Figure 1 The process of data analysis. (A) Region of interest (ROI) segmentation of gastric cancer (GC) lesions. (B) Three-dimensional reconstruction of the segmented GC lesions and feature extraction. (C) Feature selection and performance of the receiver operating characteristic (ROC) curve. (D) Performance of the radiomics nomogram and clinical utility.

TABLE 2

Table 2 Radiomic features of the RG and the NRG in the training and validation cohorts.
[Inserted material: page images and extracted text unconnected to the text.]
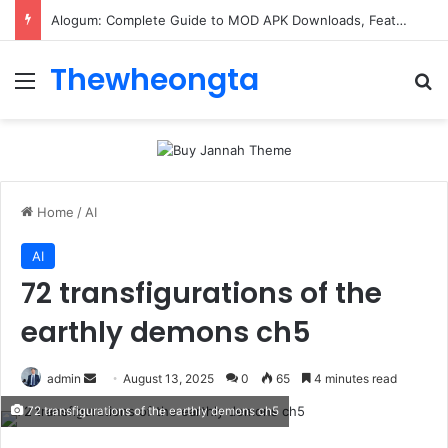
Alogum: Complete Guide to MOD APK Downloads, Features, and Risks
Thewheongta
Menu
Se
Home
/
AI
AI
72 transfigurations of the
earthly demons ch5
Send
admin
August 13, 2025
0
65
4 minutes read
an
72 transfigurations of the earthly demons ch5
email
The median radiomics scores of the RG and NRG were -0.86 (interquartile range (IQR): -1.32 to -0.32) and -1.77 (IQR: -2.21 to -1.29) in the training cohort (P < 0.001), -1.37 (IQR: -1.57 to -0.91) and -1.96 (IQR: -2.31 to -1.68) in the internal validation cohort, -1.41(-1.45,-1.40) and -1.45(-1.45,-1.44) in the external validation cohort, respectively. Figure 2 shows the distribution of the two selected radiomics features in the RG and NRG.

FIGURE 2

Figure 2 CT images and selected feature parameters in the recurrence group (RG) and nonrecurrence group (NRG). (A) to (E), A 68-year-old man in the RG. (A, B), The feature parameter maps of Contrast_GLCM_1_1.2_Lloyd_32 and Dissimilarity_GLCM_1_1.2_Lloyd_32 had average values of 21.80 ± 6.03 and 3.25 ± 0.54, respectively. (C, D), The portal venous contrast-enhanced CT images showed a lesion. (E) This lesion was finally confirmed as diffuse-type gastric cancer by histopathological analysis (H&E, 400×). (F) to (J), A 56-year-old man in the NRG. (F, G), The feature parameter maps of Contrast_GLCM_1_1.2_Lloyd_32 and Dissimilarity_GLCM_1_1.2_Lloyd_32 had average values of 27.17 ± 10.71 and 3.67 ± 0.78, respectively. (H, I), The portal venous contrast-enhanced CT images showed a lesion. (J) This lesion was finally confirmed as mixed-type gastric cancer by histopathological analysis (H&E, 400×).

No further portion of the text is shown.